[[ SUPPLIED ENTRIES open ]]

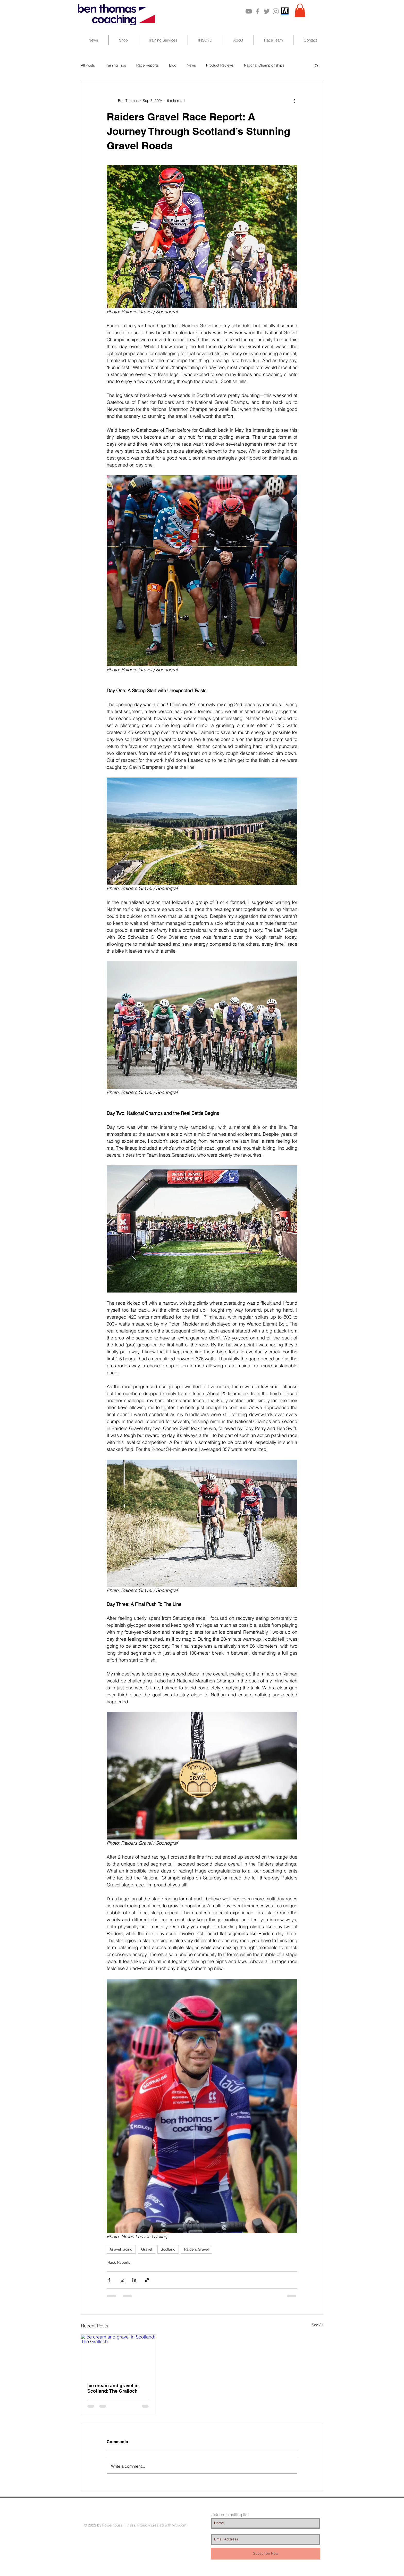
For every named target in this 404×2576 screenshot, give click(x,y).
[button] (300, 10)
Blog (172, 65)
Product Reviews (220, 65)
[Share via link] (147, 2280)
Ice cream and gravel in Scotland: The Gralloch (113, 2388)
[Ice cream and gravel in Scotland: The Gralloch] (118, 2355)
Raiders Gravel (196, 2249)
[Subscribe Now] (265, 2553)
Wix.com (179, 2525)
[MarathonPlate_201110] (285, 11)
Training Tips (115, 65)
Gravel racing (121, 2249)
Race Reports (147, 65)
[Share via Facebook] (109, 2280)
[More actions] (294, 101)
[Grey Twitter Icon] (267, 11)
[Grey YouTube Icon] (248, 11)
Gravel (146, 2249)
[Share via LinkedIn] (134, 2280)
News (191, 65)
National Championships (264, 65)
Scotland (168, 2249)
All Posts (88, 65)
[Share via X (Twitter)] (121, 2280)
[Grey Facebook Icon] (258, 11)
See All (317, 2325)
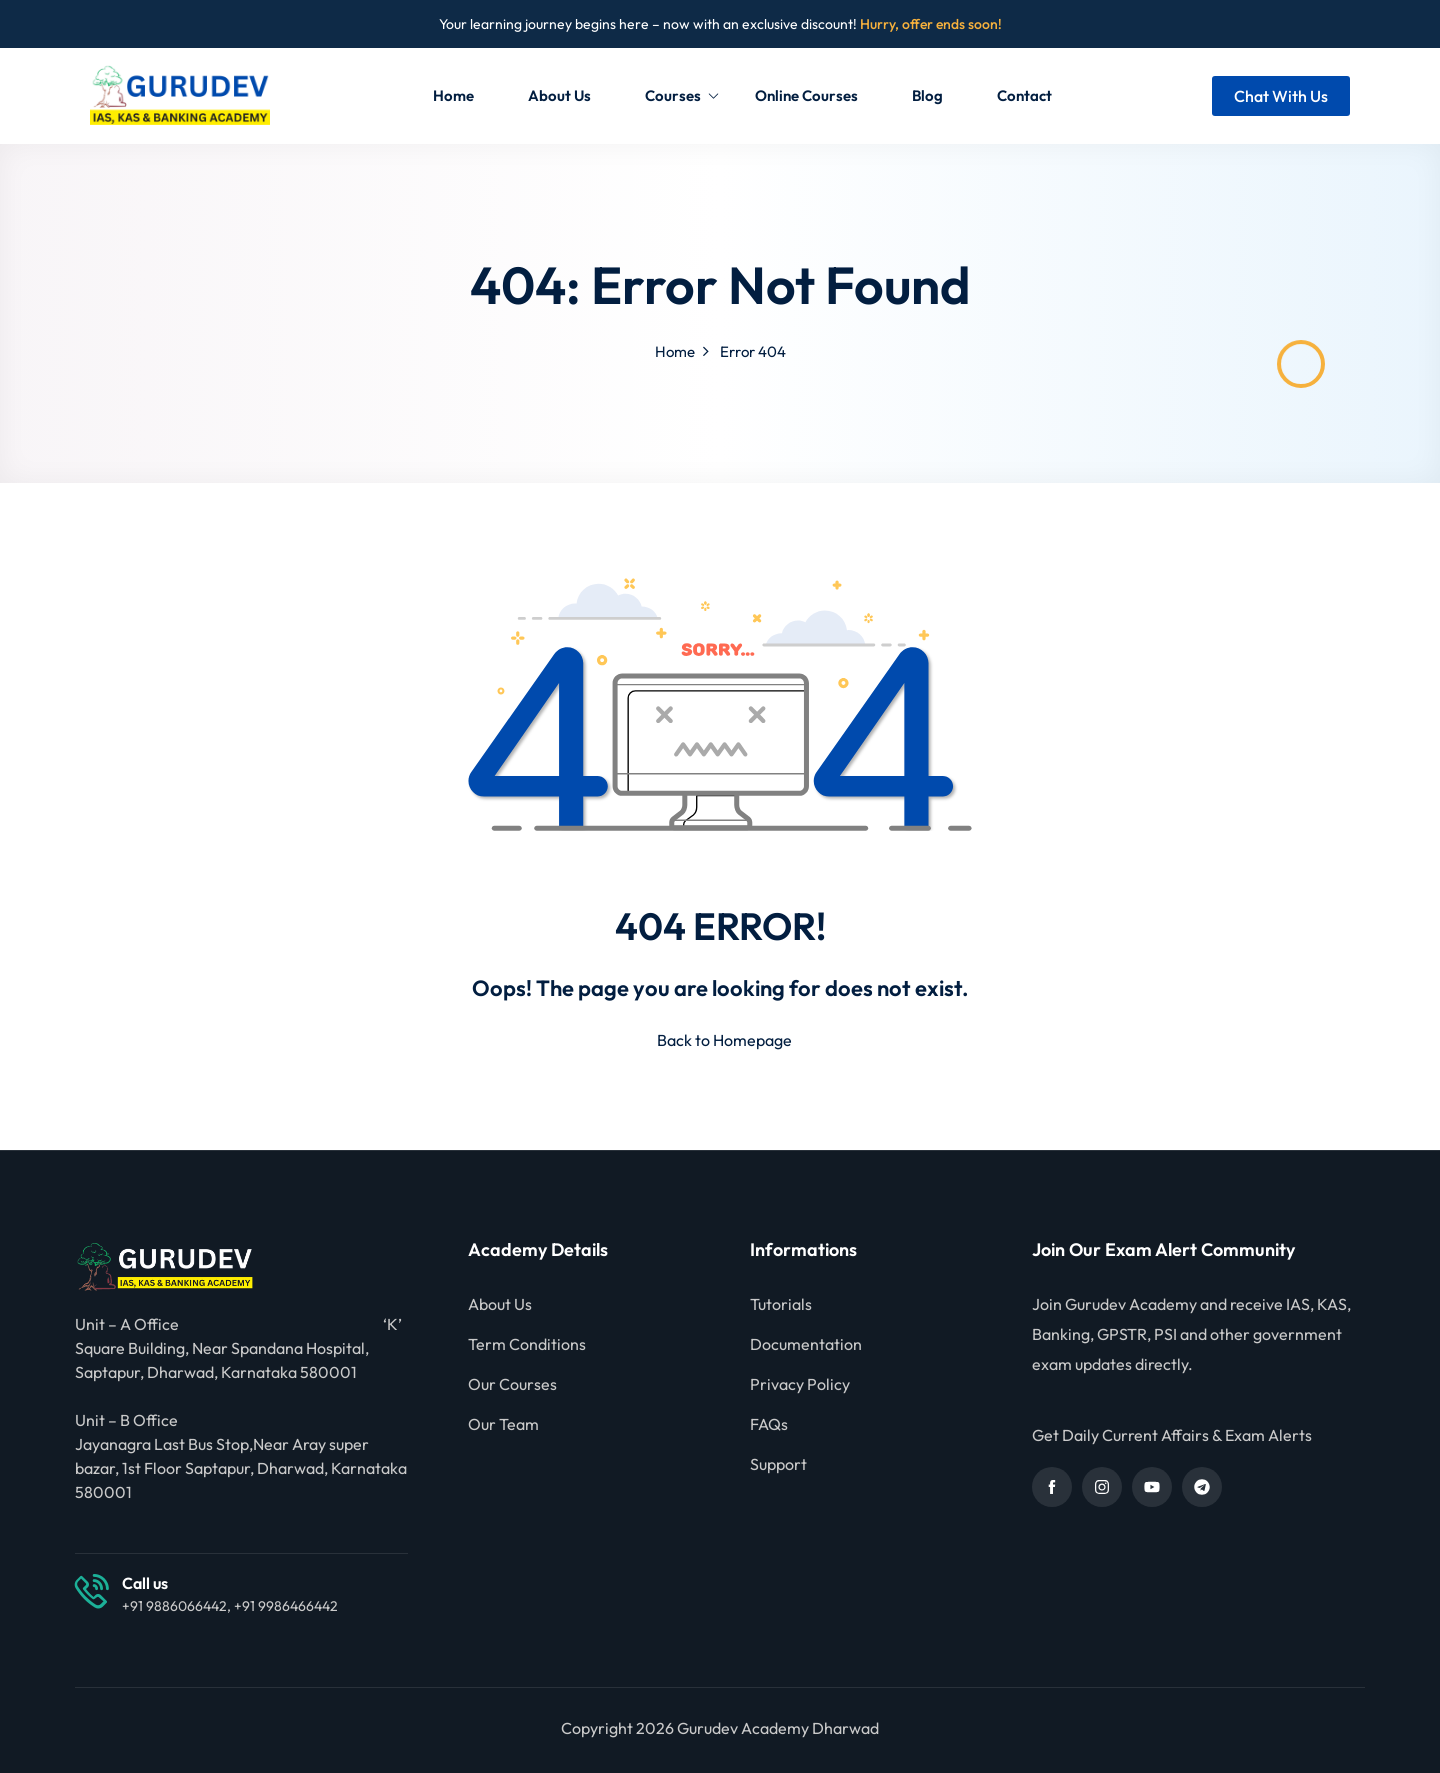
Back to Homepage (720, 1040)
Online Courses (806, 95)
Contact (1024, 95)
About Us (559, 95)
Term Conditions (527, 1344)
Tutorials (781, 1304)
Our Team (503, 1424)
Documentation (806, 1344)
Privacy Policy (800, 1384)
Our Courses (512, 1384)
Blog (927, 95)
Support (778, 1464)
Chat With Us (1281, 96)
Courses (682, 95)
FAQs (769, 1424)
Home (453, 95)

[[ SUPPLIED ENTRIES closed ]]

**TASK BRIEF:** Restate the data above word for word. Skip every picture.

**TASK RESULT:**
For every named target in this 404×2576 screenshot, give click(x,y).
[button] (300, 10)
Blog (172, 65)
Product Reviews (220, 65)
[Share via link] (147, 2280)
Ice cream and gravel in Scotland: The Gralloch (113, 2388)
[Ice cream and gravel in Scotland: The Gralloch] (118, 2355)
Raiders Gravel (196, 2249)
[Subscribe Now] (265, 2553)
Wix.com (179, 2525)
[MarathonPlate_201110] (285, 11)
Training Tips (115, 65)
Gravel racing (121, 2249)
Race Reports (147, 65)
[Share via Facebook] (109, 2280)
[More actions] (294, 101)
[Grey Twitter Icon] (267, 11)
[Grey YouTube Icon] (248, 11)
Gravel (146, 2249)
[Share via LinkedIn] (134, 2280)
News (191, 65)
National Championships (264, 65)
Scotland (168, 2249)
All Posts (88, 65)
[Share via X (Twitter)] (121, 2280)
[Grey Facebook Icon] (258, 11)
See All (317, 2325)
Back to Homepage (720, 1040)
Online Courses (806, 95)
Contact (1024, 95)
About Us (559, 95)
Term Conditions (527, 1344)
Tutorials (781, 1304)
Our Team (503, 1424)
Documentation (806, 1344)
Privacy Policy (800, 1384)
Our Courses (512, 1384)
Blog (927, 95)
Support (778, 1464)
Chat With Us (1281, 96)
Courses (682, 95)
FAQs (769, 1424)
Home (453, 95)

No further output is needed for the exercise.